I also followed @Morganh in Error when running custom YOLOv4 on deepstream_python_apps - #9 by thuan169993 for adjust the annotation format but I still get the same issue.

Could you guys help me with this problem? If you guys need anything else, please just let me know. Thanks in advance!

Morganh · October 18, 2021, 7:43am

Hi,
To narrow down, could you please try with KITTI dataset?

thuan169993 · October 18, 2021, 8:15am

Yeah. I’ll try it.

thuan169993 · October 19, 2021, 8:44am

Hi @Morganh, here is my update. I trained my YOLOv4 with a part of KITTI dataset and I still have the same problem. Could you guys help me please?

Morganh · October 19, 2021, 9:17am

See TLT YOLOv4 (CSPDakrnet53) - TensorRT INT8 model gives wrong predictions (0 mAP) - #23 by Morganh , actually I cannot reproduce the int8 issue for CSPDarknet53 backbone.
Also the user in that topic has no issue for yolo_v4 int8 with resnet18 backbone.

Please check if my test step is useful.

virsg · October 20, 2021, 2:15am

Hi @thuan169993, I had a similar problem with INT8 mode, and it was related to the calibration file (cal.bin) generated when you exported the mode with tao yolo_v4 export

thuan169993 · October 20, 2021, 2:18am

Hi @virsg, did you fix it ?

Morganh · October 25, 2021, 3:25am

@thuan169993
Which version of Tensorrt is it?
Can you share $ dpkg -l |grep cuda

thuan169993 · October 29, 2021, 7:34am

Sorry for late response. I use 7.2.3
Here is the log inside my container

Morganh · November 1, 2021, 2:17pm

May I know what’s your container? Is it TLT/TAO?

thuan169993 · November 2, 2021, 1:30am

I use nvcr.io/nvidia/deepstream:5.1-21.02-samples and then follow GitHub - NVIDIA-AI-IOT/deepstream_tao_apps: Sample apps to demonstrate how to deploy models trained with TAO on DeepStream to install environment to run yolov4 inside docker container.

And the image above is the $ dpkg -l |grep cuda log inside that container

Morganh · November 2, 2021, 7:32am

OK. To narrow down, please not use Deepstream container.
Please trigger TAO docker directly, then export and generate cal.bin file. Then generate trt engine and run inference with it.

renlifeng · November 10, 2021, 1:35am

I use tao docker, but still get no box. I use the jupyter notebook in cv_samples_vv1.2.0, uncomment the int8 export/convert clause and execute. FP32 works.

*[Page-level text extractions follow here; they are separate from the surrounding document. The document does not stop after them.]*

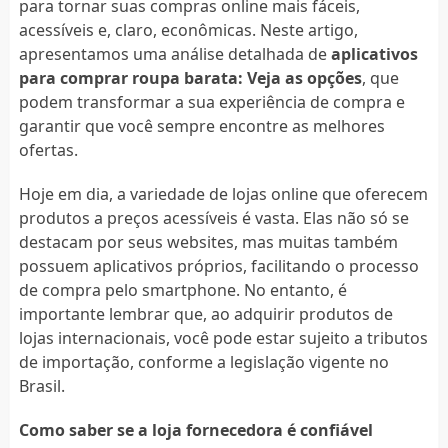
para tornar suas compras online mais fáceis,
acessíveis e, claro, econômicas. Neste artigo,
apresentamos uma análise detalhada de
aplicativos
para comprar roupa barata: Veja as opções
, que
podem transformar a sua experiência de compra e
garantir que você sempre encontre as melhores
ofertas.
Hoje em dia, a variedade de lojas online que oferecem
produtos a preços acessíveis é vasta. Elas não só se
destacam por seus websites, mas muitas também
possuem aplicativos próprios, facilitando o processo
de compra pelo smartphone. No entanto, é
importante lembrar que, ao adquirir produtos de
lojas internacionais, você pode estar sujeito a tributos
de importação, conforme a legislação vigente no
Brasil.
Como saber se a loja fornecedora é confiável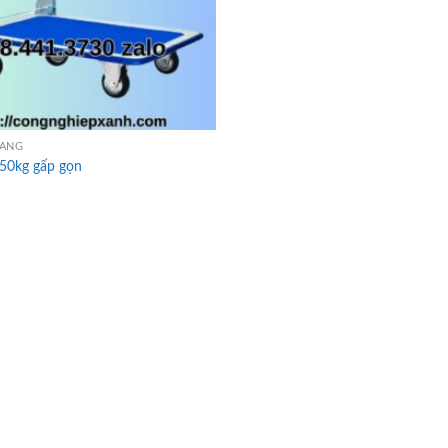
HÀNG
150kg gấp gọn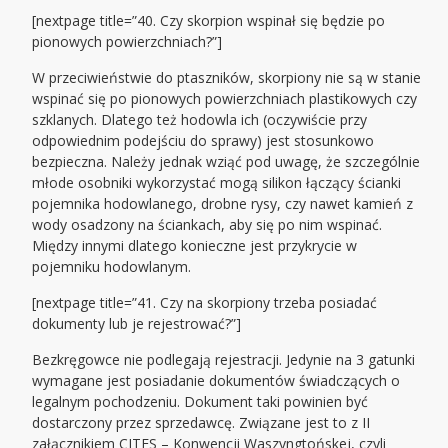
[nextpage title=”40. Czy skorpion wspinał się będzie po
pionowych powierzchniach?”]
W przeciwieństwie do ptaszników, skorpiony nie są w stanie
wspinać się po pionowych powierzchniach plastikowych czy
szklanych. Dlatego też hodowla ich (oczywiście przy
odpowiednim podejściu do sprawy) jest stosunkowo
bezpieczna. Należy jednak wziąć pod uwagę, że szczególnie
młode osobniki wykorzystać mogą silikon łączący ścianki
pojemnika hodowlanego, drobne rysy, czy nawet kamień z
wody osadzony na ściankach, aby się po nim wspinać.
Między innymi dlatego konieczne jest przykrycie w
pojemniku hodowlanym.
[nextpage title=”41. Czy na skorpiony trzeba posiadać
dokumenty lub je rejestrować?”]
Bezkręgowce nie podlegają rejestracji. Jedynie na 3 gatunki
wymagane jest posiadanie dokumentów świadczących o
legalnym pochodzeniu. Dokument taki powinien być
dostarczony przez sprzedawcę. Związane jest to z II
załącznikiem
CITES
– Konwencji Waszyngtońskej, czyli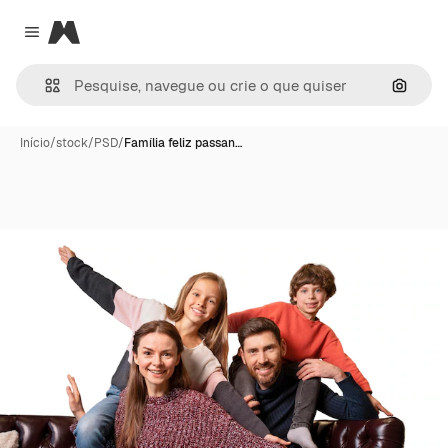
Magnific
Close menu
Pesqui
Início
/
stock
/
PSD
/
Família feliz passan…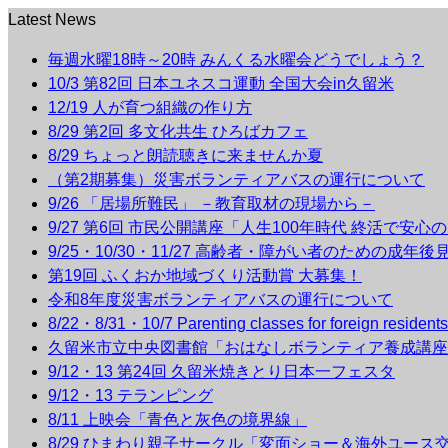
Latest News
毎週水曜18時～20時 みんくる水曜会どうでしょう？
10/3 第82回 日本ユネスコ運動 全国大会in久留米
12/19 人が育つ組織の作り方
8/29 第2回 多文化共生 ひろばカフェ
8/29 ちょっと朗読聴きに来ませんか夏
（第2期募集）災害ボランティアバスの運行について
9/26 「居場所難民」 －教育取材の現場から－
9/27 第6回 市民公開講座「人生100年時代 終活で安心
9/25・10/30・11/27 高齢者・障がい者のための成年
第19回 ふくおか地域づくり活動賞 大募集！
令和8年度災害ボランティアバスの運行について
8/22・8/31・10/7 Parenting classes for foreign r
久留米市立中央図書館「おはなしボランティア養成講座
9/12・13 第24回 久留米焼きとり日本一フェスタ
9/12・13 テランピング
8/11 上映会「青色と灰色の境界線」
8/29 ひまわり親子サークル「変面ショー＆海外ユース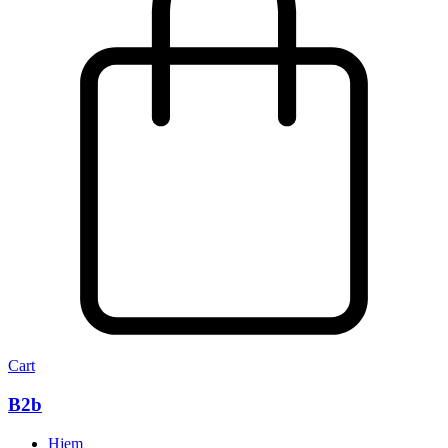
Cart
B2b
Hjem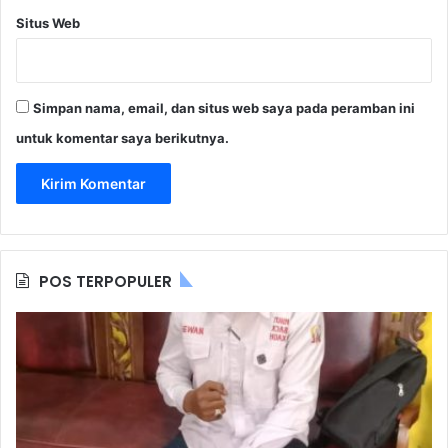
Situs Web
Simpan nama, email, dan situs web saya pada peramban ini
untuk komentar saya berikutnya.
POS TERPOPULER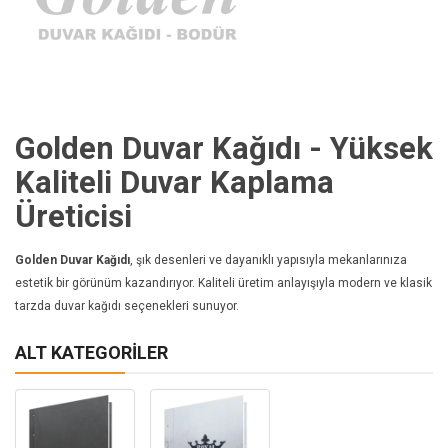
Golden Duvar Kağıdı - Yüksek
Kaliteli Duvar Kaplama
Üreticisi
Golden Duvar Kağıdı
, şık desenleri ve dayanıklı yapısıyla mekanlarınıza
estetik bir görünüm kazandırıyor. Kaliteli üretim anlayışıyla modern ve klasik
tarzda duvar kağıdı seçenekleri sunuyor.
ALT KATEGORILER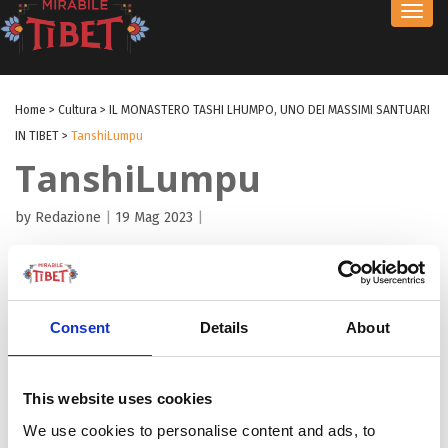
Toggl
navig
Home
>
Cultura
>
IL MONASTERO TASHI LHUMPO, UNO DEI MASSIMI SANTUARI
IN TIBET
>
TanshiLumpu
TanshiLumpu
by Redazione
|
19 Mag 2023
|
Consent
Details
About
This website uses cookies
We use cookies to personalise content and ads, to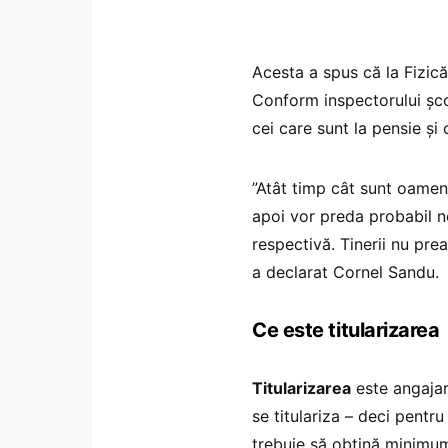
Acesta a spus că la Fizică
Conform inspectorului șco
cei care sunt la pensie și c
”Atât timp cât sunt oameni
apoi vor preda probabil ne
respectivă. Tinerii nu prea
a declarat Cornel Sandu.
Ce este titularizarea
Titularizarea
este angajar
se titulariza – deci pentr
trebuie să obţină minim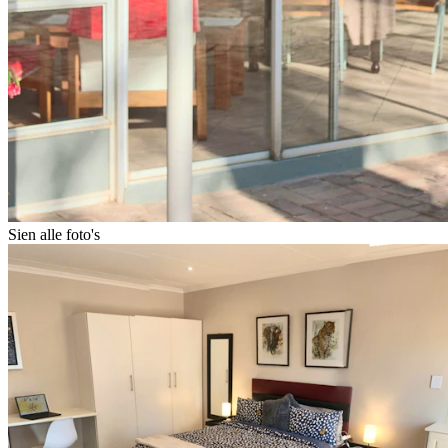
Sien alle foto's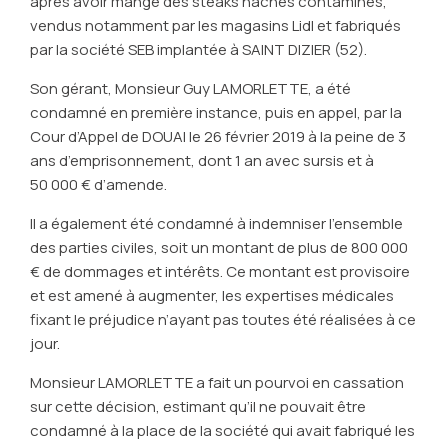
après avoir mangé des steaks hachés contaminés,
vendus notamment par les magasins Lidl et fabriqués
par la société SEB implantée à SAINT DIZIER (52).
Son gérant, Monsieur Guy LAMORLETTE, a été
condamné en première instance, puis en appel, par la
Cour d’Appel de DOUAI le 26 février 2019 à la peine de 3
ans d’emprisonnement, dont 1 an avec sursis et à
50 000 € d’amende.
Il a également été condamné à indemniser l’ensemble
des parties civiles, soit un montant de plus de 800 000
€ de dommages et intérêts. Ce montant est provisoire
et est amené à augmenter, les expertises médicales
fixant le préjudice n’ayant pas toutes été réalisées à ce
jour.
Monsieur LAMORLETTE a fait un pourvoi en cassation
sur cette décision, estimant qu’il ne pouvait être
condamné à la place de la société qui avait fabriqué les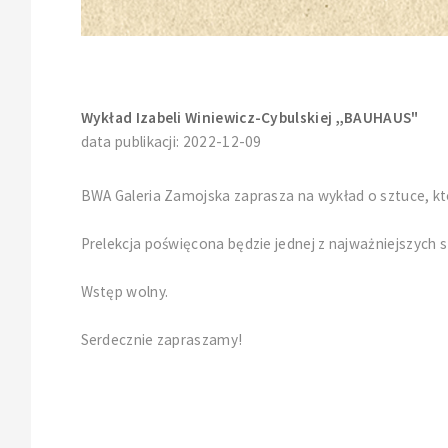
Wykład Izabeli Winiewicz-Cybulskiej ,,BAUHAUS"
data publikacji: 2022-12-09
BWA Galeria Zamojska zaprasza na wykład o sztuce, kt
Prelekcja poświęcona będzie jednej z najważniejszych 
Wstęp wolny.
Serdecznie zapraszamy!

Do you solve your problem? How?

renlifeng · November 11, 2021, 1:35am

Simply using TAO docker directly does not help. Change batch size from 8 to 1, both in tao converter command line and in the eval_config section of specs/yolo_v4_retrain_resnet18_kitti.txt, did the trick.

But I don’t know why these changes matter. Could you please shed some light on this?

tao converter … -p Input,1x3x384x1248,1x3x384x1248,1x3x384x1248
eval_config {
batch_size: 1
…
}

Morganh · November 11, 2021, 1:47am

@renlifeng
Can you share your latest spec file? Thanks.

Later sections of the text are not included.